> **Prompt**
Your answer must consist of the records below, reproduced exactly, with every picture removed.

> **Records supplied**
+ + +
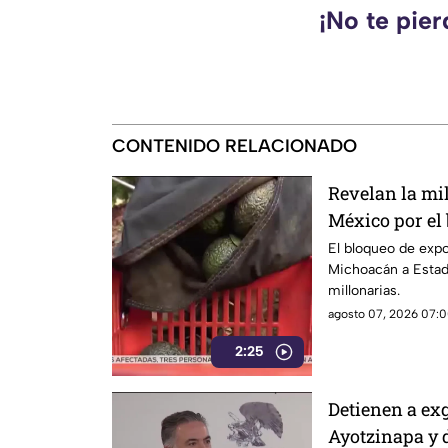
¡No te pie
CONTENIDO RELACIONADO
Revelan la mi
México por el
Unidos al agu
El bloqueo de exp
Michoacán a Estad
millonarias.
agosto 07, 2026 07:0
2:25
Detienen a ex
Ayotzinapa y 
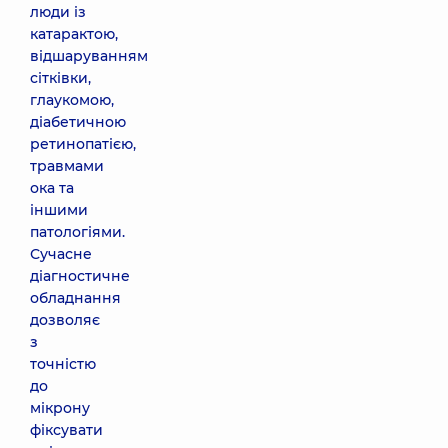
люди із
катарактою,
відшаруванням
сітківки,
глаукомою,
діабетичною
ретинопатією,
травмами
ока та
іншими
патологіями.
Сучасне
діагностичне
обладнання
дозволяє
з
точністю
до
мікрону
фіксувати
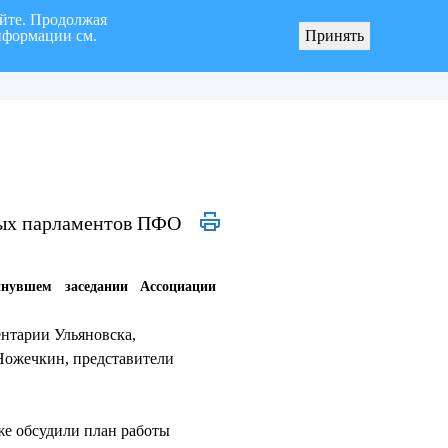
айте. Продолжая
нформации см.
Принять
я «город Ульяновск» четвертого созыва
О мерах по реализации инициативных про
ных парламентов ПФО
нувшем заседании Ассоциации
нтарии Ульяновска,
Ножечкин, представители
же обсудили план работы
+ + +
> **Exercise answer**
¡No te pie
CONTENIDO RELACIONADO
Revelan la mi
México por el
Unidos al agu
El bloqueo de exp
Michoacán a Estad
millonarias.
agosto 07, 2026 07:0
2:25
Detienen a ex
Ayotzinapa y 
люди із
катарактою,
відшаруванням
сітківки,
глаукомою,
діабетичною
ретинопатією,
травмами
ока та
іншими
патологіями.
Сучасне
діагностичне
обладнання
дозволяє
з
точністю
до
мікрону
фіксувати
айте. Продолжая
нформации см.
Принять
я «город Ульяновск» четвертого созыва
О мерах по реализации инициативных про
ных парламентов ПФО
нувшем заседании Ассоциации
нтарии Ульяновска,
Ножечкин, представители
же обсудили план работы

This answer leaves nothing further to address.